INFO9023 - Machine Learning Systems Design

The course of Machine Learning System Designs (or MLOps) aims at enabling students to truly build fully functional "user-ready" ML systems. It will look at the whole lifecycle of building a real world ML application. At the end of the course, students will be familiar with key tools and frameworks of MLOps.

We are in the early days of the AI revolution, which is expected to bring a large impact to many industries. There is a large demand for skilled engineers who are able to build ML systems.

Bringing a Machine Learning application to production requires many more efforts than solely the ML model development. Famously, there is a large hidden technical debts in designing and implementing all the components coming around your model.

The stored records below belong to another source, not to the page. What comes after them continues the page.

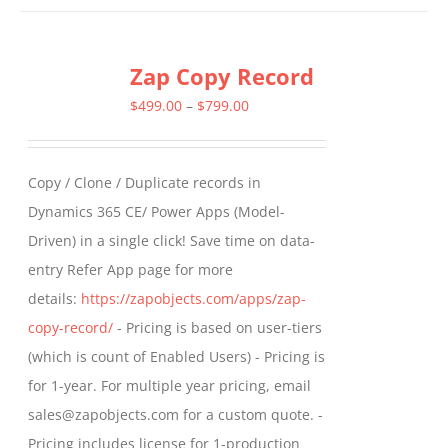
has
multiple
Zap Copy Record
variants.
The
Price
$
499.00
–
$
799.00
options
range:
may
$499.00
Copy / Clone / Duplicate records in
be
through
Dynamics 365 CE/ Power Apps (Model-
chosen
$799.00
Driven) in a single click! Save time on data-
on
entry Refer App page for more
the
details:
https://zapobjects.com/apps/zap-
product
copy-record/
- Pricing is based on user-tiers
page
(which is count of Enabled Users) - Pricing is
for 1-year. For multiple year pricing, email
sales@zapobjects.com for a custom quote. -
Pricing includes license for 1-production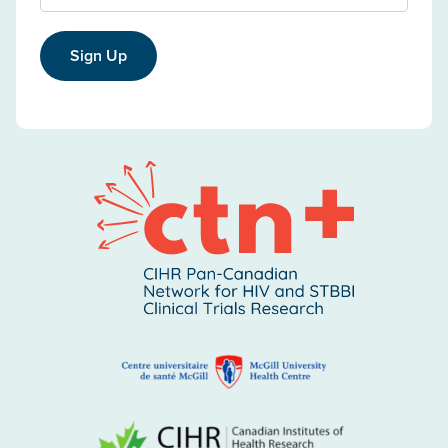
Sign Up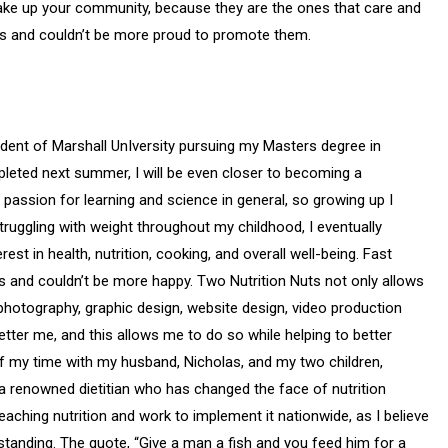
 make up your community, because they are the ones that care and
ers and couldn’t be more proud to promote them.
dent of Marshall UnIversity pursuing my Masters degree in
pleted next summer, I will be even closer to becoming a
passion for learning and science in general, so growing up I
ruggling with weight throughout my childhood, I eventually
st in health, nutrition, cooking, and overall well-being. Fast
s and couldn’t be more happy. Two Nutrition Nuts not only allows
 photography, graphic design, website design, video production
etter me, and this allows me to do so while helping to better
f my time with my husband, Nicholas, and my two children,
 renowned dietitian who has changed the face of nutrition
aching nutrition and work to implement it nationwide, as I believe
tanding. The quote, “Give a man a fish and you feed him for a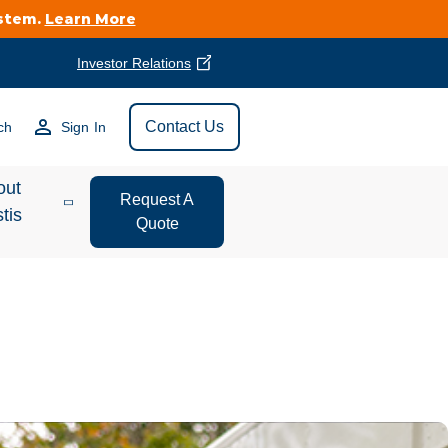
ystem.
Learn More
Investor Relations
Find Vestis Near
Contact Us
ch
Sign In
Search
out
Request A
tis
Quote
estor
ations
t We Do
form Store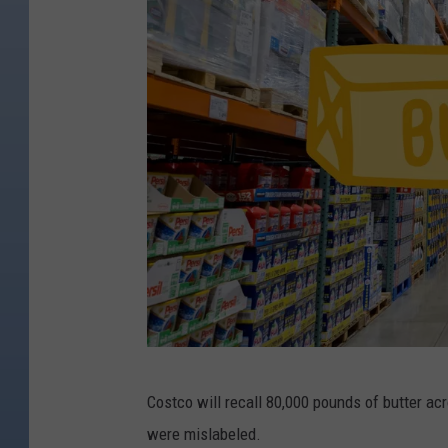
C
Costco will recall 80,000 pounds of butter acr
a
were mislabeled.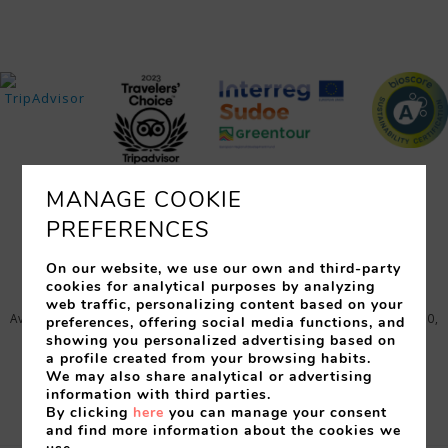
MANAGE COOKIE
PREFERENCES
ROOMS
SERVICES
RESTAURANTS
EVENTS
OFFERS
LOCATION
PHOTOS
On our website, we use our own and third-party
cookies for analytical purposes by analyzing
web traffic, personalizing content based on your
Avinguda Just Marlès, 25 (17310) - Lloret de Mar (España)
,
17310
,
preferences, offering social media functions, and
Lloret de Mar
,
Gerona
,
Spain
showing you personalized advertising based on
a profile created from your browsing habits.
Tel:
+34 972 364 358
-
Fax:
972 37 09 68
-
We may also share analytical or advertising
info@granhotelflamingo.com
information with third parties.
Nº Reg.: HG-001552 - Comercial Turistica S.L. - CIF B17011925
By clicking
here
you can manage your consent
and find more information about the cookies we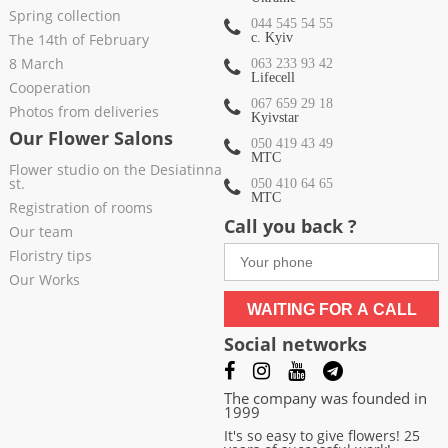
Spring collection
044 545 54 55
The 14th of February
c. Kyiv
8 March
063 233 93 42
Lifecell
Cooperation
067 659 29 18
Photos from deliveries
Kyivstar
Our Flower Salons
050 419 43 49
МТС
Flower studio on the Desiatinna
st.
050 410 64 65
МТС
Registration of rooms
Call you back ?
Our team
Floristry tips
Our Works
WAITING FOR A CALL
Social networks
The company was founded in
1999
It's so easy to give flowers! 25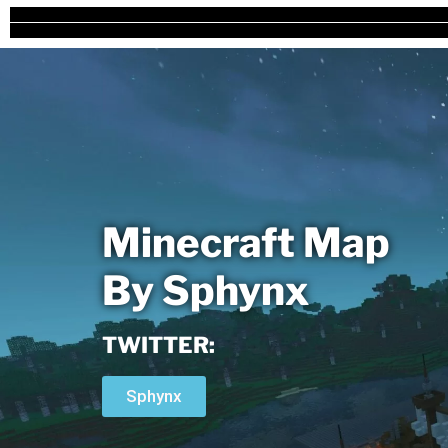
Minecraft Map
By Sphynx
TWITTER:
Sphynx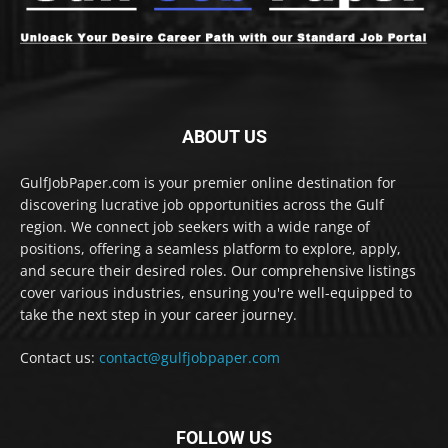
ABOUT US
GulfJobPaper.com is your premier online destination for
discovering lucrative job opportunities across the Gulf
region. We connect job seekers with a wide range of
positions, offering a seamless platform to explore, apply,
and secure their desired roles. Our comprehensive listings
cover various industries, ensuring you're well-equipped to
take the next step in your career journey.
Contact us:
contact@gulfjobpaper.com
FOLLOW US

This course and material contained in this repo aims at closing that technical debt by providing essential tools and best practices in MLOps.

Logistic

Teaching Staff:
- Thomas Vrancken (Instructor): t.vrancken@uliege.be
- Matthias Pirlet (Teaching Assistant): Matthias.Pirlet@uliege.be
Class time & place: Classes are held from 9:00 to 12:30 every Monday in B37 S.42 (-1/42) [Liège Sart-Tilman - Polytech]
- Note that it was changed from the original room B28 R.75 (0/75) as we were a too large group for it.
- The new room is not available on the 04/03/2024. That day we will be back in room B28 R.75 (0/75).- Support: You can ask any question by email, during (or after) classes or in person during open office hours every Monday till 18:00 in office 77B (building B28).
Communication: Main communication point will be Discord (link). Official communication might also come by email.

Agenda

Note that links to the lecture and labs slides will always be provided shortly before the actual date.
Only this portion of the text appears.